[Saved data entries]
******************************

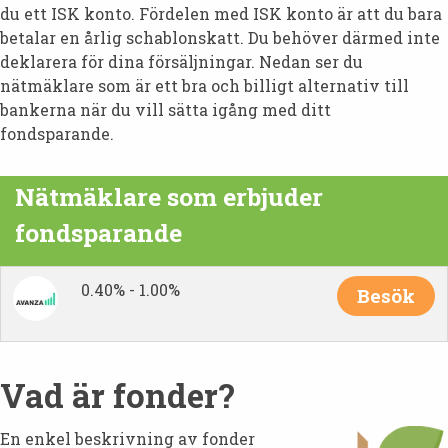
du ett ISK konto. Fördelen med ISK konto är att du bara
betalar en årlig schablonskatt. Du behöver därmed inte
deklarera för dina försäljningar. Nedan ser du
nätmäklare som är ett bra och billigt alternativ till
bankerna när du vill sätta igång med ditt
fondsparande.
Nätmäklare som erbjuder
fondsparande
0.40% - 1.00%
Besök
Vad är fonder?
En enkel beskrivning av fonder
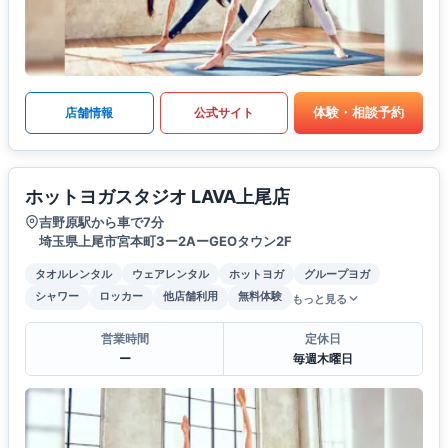
体験・相談予約
店舗情報
公式サイト
ホットヨガスタジオ LAVA上尾店
吉野原駅から車で7分
埼玉県上尾市宮本町3ー2AーGEOタウン2F
タオルレンタル
ウェアレンタル
ホットヨガ
グループヨガ
シャワー
ロッカー
他店舗利用
無料体験
もっと見る
営業時間
定休日
ー
毎週木曜日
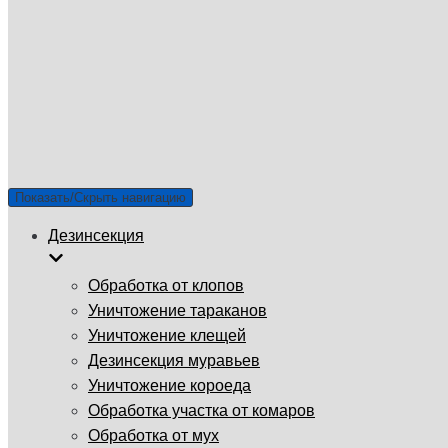
ГУП «Санэпидемстанция»
г. Домодедово
Email: info@gup-ses.ru
Домодедово
Ваш город
Показать/Скрыть навигацию
Дезинсекция
Обработка от клопов
Уничтожение тараканов
Уничтожение клещей
Дезинсекция муравьев
Уничтожение короеда
Обработка участка от комаров
Обработка от мух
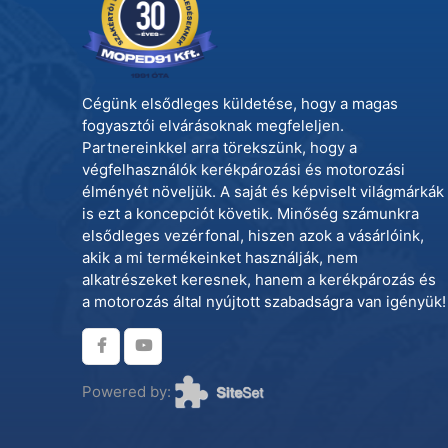
Cégünk elsődleges küldetése, hogy a magas
fogyasztói elvárásoknak megfeleljen.
Partnereinkkel arra törekszünk, hogy a
végfelhasználók kerékpározási és motorozási
élményét növeljük. A saját és képviselt világmárkák
is ezt a koncepciót követik. Minőség számunkra
elsődleges vezérfonal, hiszen azok a vásárlóink,
akik a mi termékeinket használják, nem
alkatrészeket keresnek, hanem a kerékpározás és
a motorozás által nyújtott szabadságra van igényük!
Powered by:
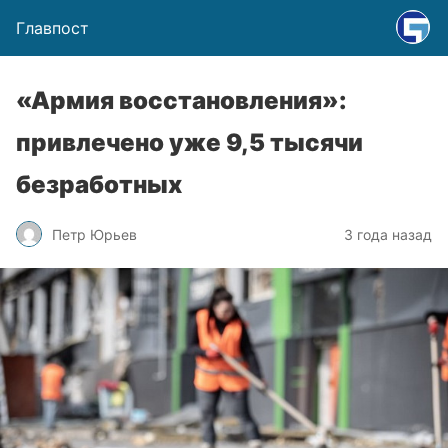
Главпост
«Армия восстановления»:
привлечено уже 9,5 тысячи
безработных
Петр Юрьев
3 года назад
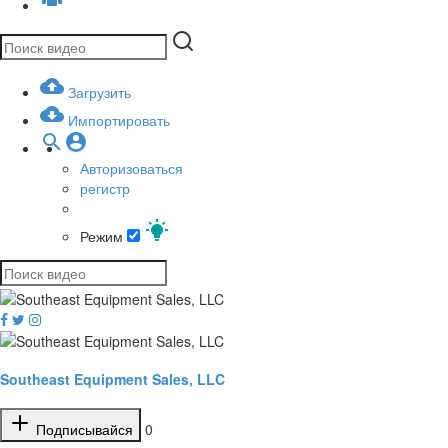
Загрузить
Импортировать
Авторизоваться
регистр
Режим
Southeast Equipment Sales, LLC
Подписывайся
0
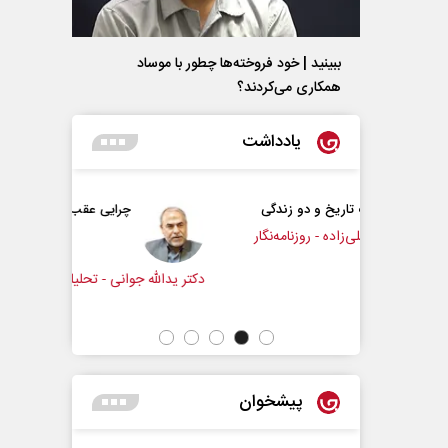
ببینید | خود فروخته‌ها چطور با موساد
همکاری می‌کردند؟
یادداشت
 و دو زندگی
چرایی عقب‌نشینی ترامپ؟
- روزنامه‌نگار
دکتر یدالله جوانی - تحلیلگر مسائل سیاسی
عباس س
پیشخوان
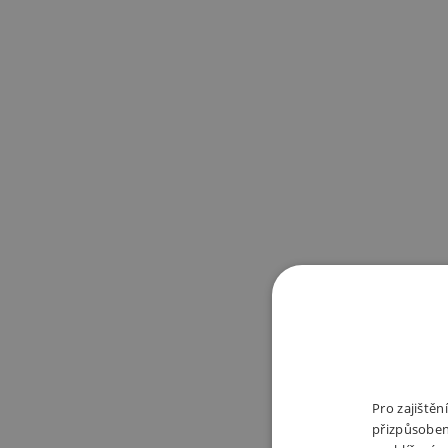
Pro zajiště
přizpůsoben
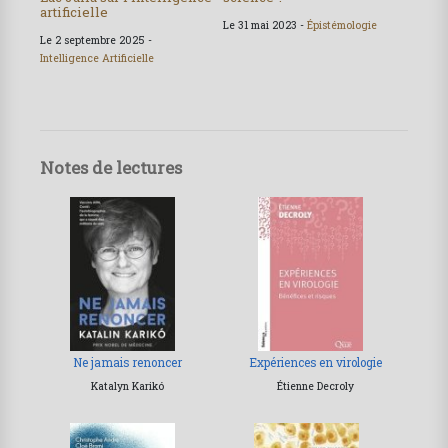
artificielle
Le 31 mai 2023 -
Épistémologie
Le 2 septembre 2025 -
Intelligence Artificielle
Notes de lectures
Ne jamais renoncer
Expériences en virologie
Katalyn Karikó
Étienne Decroly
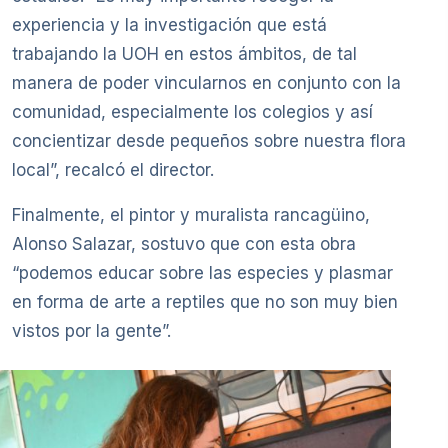
experiencia y la investigación que está
trabajando la UOH en estos ámbitos, de tal
manera de poder vincularnos en conjunto con la
comunidad, especialmente los colegios y así
concientizar desde pequeños sobre nuestra flora
local”, recalcó el director.
Finalmente, el pintor y muralista rancagüino,
Alonso Salazar, sostuvo que con esta obra
“podemos educar sobre las especies y plasmar
en forma de arte a reptiles que no son muy bien
vistos por la gente”.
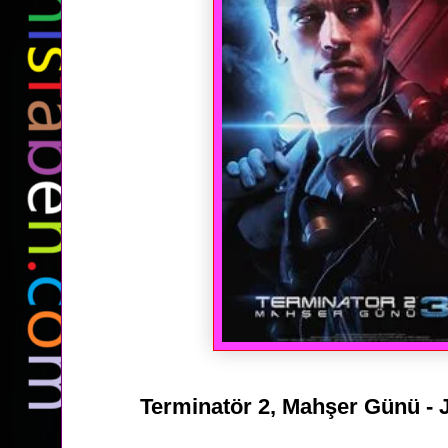
Terminatör 2, Mahşer Günü -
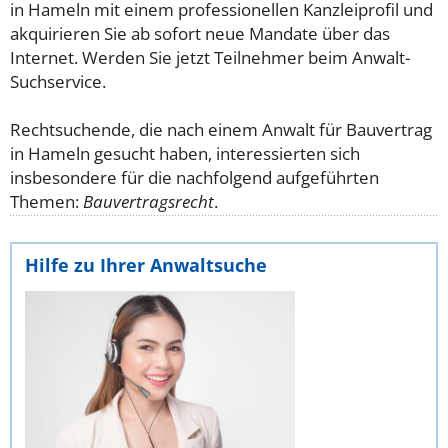
in Hameln mit einem professionellen Kanzleiprofil und
akquirieren Sie ab sofort neue Mandate über das
Internet. Werden Sie jetzt Teilnehmer beim Anwalt-
Suchservice.
Rechtsuchende, die nach einem Anwalt für Bauvertrag
in Hameln gesucht haben, interessierten sich
insbesondere für die nachfolgend aufgeführten
Themen:
Bauvertragsrecht
.
Hilfe zu Ihrer Anwaltsuche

******************************

Pull from the data each line where the string "Дезинсекция" turns up.

Дезинсекция
Дезинсекция муравьев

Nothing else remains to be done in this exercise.